Since 2016 there has been an organized effort to smear conservative pundits and publishers on Wikipedia.
It is impossible to make changes on these Wiki pages once the far left sets out to destroy a person on organization’s reputation. This is due to the fact that Wikipedia is consumed by dishonest liberal editors.
And since 2016 Facebook and Google started colluding with Wikipedia to use their descriptions on their platforms.
This is despite Wikipedia’s public disclaimer that “Wikipedia is not a reliable source.”
This collusion against conservative websites and personalities takes a toll. Meanwhile, fake news organizations that pushed the Russian conspiracy hoax for over two years are rated as credible news sources. And then these same so-called news organizations on the left use “unreliable” Wikipedia to define their enemies on the right. The Gateway Pundit is a victim of this despicable practice despite the fact that our reporting is more accurate than The New York Times, Washington Post, CNN and MSNBC.
The Gateway Pundit team agrees with Paul Sperry.
No, no, no. You didn't report facts. You reported SPECULATION, endless SPECULATION. And the few "facts" you reported were merely unsubstantiated rumors spoon-fed to you by your correspondents' ex-colleagues at Fusion GPS. Funny how you never disclosed Evan Perez's ties to Fusion https://t.co/voXStwSNec
— Paul Sperry (@paulsperry_) March 26, 2019
A Wikipedia editor was caught being paid by media clients like NBC and Axios to diminish critical material on their Wiki entries.
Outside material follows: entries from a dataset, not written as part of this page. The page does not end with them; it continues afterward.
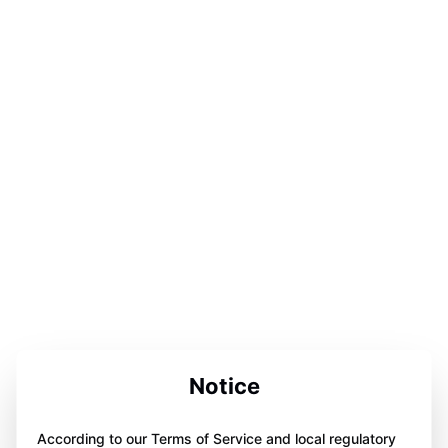
Notice
According to our Terms of Service and local regulatory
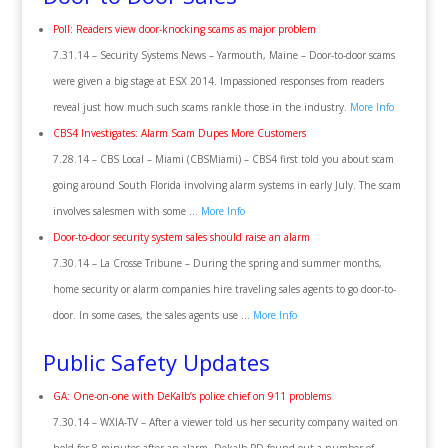
Poll: Readers view door-knocking scams as major problem
7.31.14 – Security Systems News – Yarmouth, Maine – Door-to-door scams
were given a big stage at ESX 2014. Impassioned responses from readers
reveal just how much such scams rankle those in the industry.
More Info
CBS4 Investigates: Alarm Scam Dupes More Customers
7.28.14 – CBS Local – Miami (CBSMiami) – CBS4 first told you about scam
going around South Florida involving alarm systems in early July. The scam
involves salesmen with some …
More Info
Door-to-door security system sales should raise an alarm
7.30.14 – La Crosse Tribune – During the spring and summer months,
home security or alarm companies hire traveling sales agents to go door-to-
door. In some cases, the sales agents use …
More Info
Public Safety Updates
GA: One-on-one with DeKalb’s police chief on 911 problems
7.30.14 – WXIA-TV – After a viewer told us her security company waited on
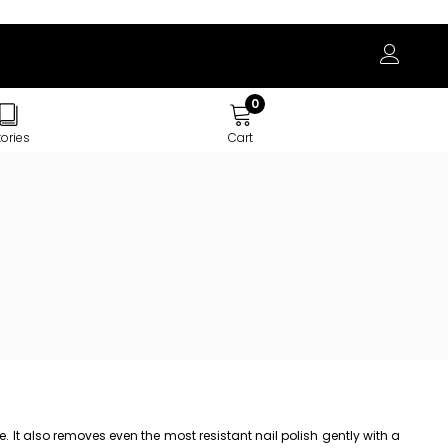
0
tories
Cart
 It also removes even the most resistant nail polish gently with a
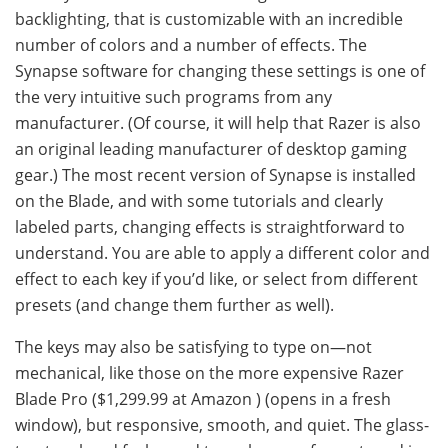
backlighting, that is customizable with an incredible
number of colors and a number of effects. The
Synapse software for changing these settings is one of
the very intuitive such programs from any
manufacturer. (Of course, it will help that Razer is also
an original leading manufacturer of desktop gaming
gear.) The most recent version of Synapse is installed
on the Blade, and with some tutorials and clearly
labeled parts, changing effects is straightforward to
understand. You are able to apply a different color and
effect to each key if you’d like, or select from different
presets (and change them further as well).
The keys may also be satisfying to type on—not
mechanical, like those on the more expensive Razer
Blade Pro ($1,299.99 at Amazon ) (opens in a fresh
window), but responsive, smooth, and quiet. The glass-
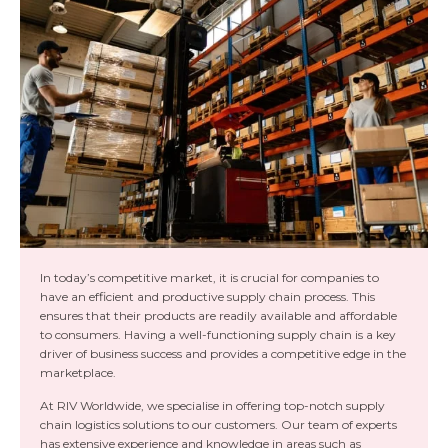
In today’s competitive market, it is crucial for companies to
have an efficient and productive supply chain process. This
ensures that their products are readily available and affordable
to consumers. Having a well-functioning supply chain is a key
driver of business success and provides a competitive edge in the
marketplace.
At RIV Worldwide, we specialise in offering top-notch supply
chain logistics solutions to our customers. Our team of experts
has extensive experience and knowledge in areas such as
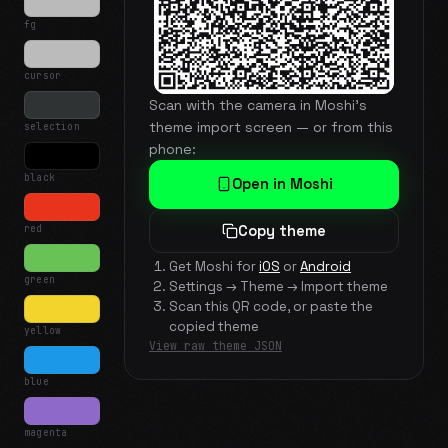
fg
cursor
Scan with the camera in Moshi's
theme import screen — or from this
selection
phone:
black
Open in Moshi
red
Copy theme
Get Moshi for
iOS
or
Android
green
Settings → Theme → Import theme
Scan this QR code, or paste the
copied theme
yellow
View raw theme JSON
blue
magenta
A report in Huffington Post recently revealed the case of Wikipedia editor Ed Sussman, who was paid by media clients such as NBC and Axios to help diminish critical material. Paid editors operating in a similar manner to Sussman have worked on behalf of CNN contributor Hilary Rosen and the CEOs of Reddit and Intel, among other clients.
Other conduct by Sussman not covered by the Huffington Post shows him authoring fluff pieces for NBC executives and getting his proposed changes approved by another paid Wikipedia editor.
The report by Ashley Feinberg detailed former journalist Ed Sussman’s work as a paid Wikipedia fixer for clients such as Axios, NBC, and Facebook. Sussman did this work through the firm WhiteHatWiki, which he argues follows Wikipedia policies. Sussman disclosed his paid editing on Wikipedia and ostensibly worked within the rules by having other editors approve proposed changes.